The emotional body is the most mobile and most reactive of the bodies — it responds instantly to experience, to other people's emotional states (the phenomenon of emotional contagion operates at this level), to music, to beauty, to threat and to the remembered past. It does not experience time in the way the mental body does — it does not know the difference between a remembered event and a present one. This is why a traumatic memory produces the same emotional response as the original event: the emotional body is reliving it, not recollecting it. This is also why music can transport you instantly to a moment twenty years ago — the emotional body recognises the feeling and re-inhabits it completely.
In the Vedantic framework, the emotional body corresponds to the manomaya kosha (though this is sometimes translated as the mental sheath — the Vedantic categories do not map perfectly onto the Theosophical ones) and to the pranamaya kosha in its emotional dimension.
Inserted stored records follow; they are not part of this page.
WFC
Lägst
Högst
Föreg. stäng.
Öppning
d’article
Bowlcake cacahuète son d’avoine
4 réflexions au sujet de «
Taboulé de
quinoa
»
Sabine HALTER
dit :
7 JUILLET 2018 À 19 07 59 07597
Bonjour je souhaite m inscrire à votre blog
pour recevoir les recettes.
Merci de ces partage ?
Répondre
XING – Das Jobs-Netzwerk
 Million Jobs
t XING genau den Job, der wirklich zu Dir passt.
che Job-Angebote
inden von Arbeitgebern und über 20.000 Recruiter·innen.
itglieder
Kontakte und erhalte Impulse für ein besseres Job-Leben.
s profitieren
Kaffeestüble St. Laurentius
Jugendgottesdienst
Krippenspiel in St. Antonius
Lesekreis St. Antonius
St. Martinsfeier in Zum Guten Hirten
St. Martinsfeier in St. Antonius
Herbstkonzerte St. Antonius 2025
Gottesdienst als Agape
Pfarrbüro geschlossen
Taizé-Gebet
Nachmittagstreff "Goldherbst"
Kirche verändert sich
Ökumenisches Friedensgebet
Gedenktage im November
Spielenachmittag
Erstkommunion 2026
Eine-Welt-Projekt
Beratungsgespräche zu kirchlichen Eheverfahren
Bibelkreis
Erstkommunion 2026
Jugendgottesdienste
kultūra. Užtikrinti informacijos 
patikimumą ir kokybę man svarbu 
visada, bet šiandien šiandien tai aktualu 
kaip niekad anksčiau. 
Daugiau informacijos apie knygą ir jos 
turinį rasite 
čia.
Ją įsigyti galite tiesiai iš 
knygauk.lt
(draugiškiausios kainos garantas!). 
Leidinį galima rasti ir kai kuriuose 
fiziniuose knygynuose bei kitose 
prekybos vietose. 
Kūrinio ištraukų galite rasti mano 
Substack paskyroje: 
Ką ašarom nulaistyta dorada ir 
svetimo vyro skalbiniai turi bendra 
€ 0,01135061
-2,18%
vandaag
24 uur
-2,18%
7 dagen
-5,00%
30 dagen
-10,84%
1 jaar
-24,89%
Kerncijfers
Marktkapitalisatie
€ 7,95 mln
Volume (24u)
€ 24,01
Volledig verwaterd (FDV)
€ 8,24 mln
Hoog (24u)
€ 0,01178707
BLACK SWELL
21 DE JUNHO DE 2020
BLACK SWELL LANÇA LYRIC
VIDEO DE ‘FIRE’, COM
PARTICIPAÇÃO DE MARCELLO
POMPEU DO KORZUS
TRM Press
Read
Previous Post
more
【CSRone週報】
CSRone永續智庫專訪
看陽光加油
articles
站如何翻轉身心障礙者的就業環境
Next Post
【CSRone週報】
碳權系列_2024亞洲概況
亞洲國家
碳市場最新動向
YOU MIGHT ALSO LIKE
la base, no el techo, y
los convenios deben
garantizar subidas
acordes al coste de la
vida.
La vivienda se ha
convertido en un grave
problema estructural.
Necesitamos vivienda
In the Egyptian framework, certain aspects of what the Egyptians called the ba — the soul-aspect that moved freely between the living and dead worlds, that expressed the personality — correspond to the emotional body's mobile, relational quality.
The emotional body is the layer of the self that is most directly affected by relationships — by love, loss, betrayal, attunement, rejection and belonging. It is shaped by early relational experience in ways that persist long after the experiences themselves are forgotten. The attachment patterns identified by John Bowlby and Mary Ainsworth — secure, anxious, avoidant, disorganised — are patterns of the emotional body as much as of the psychological self.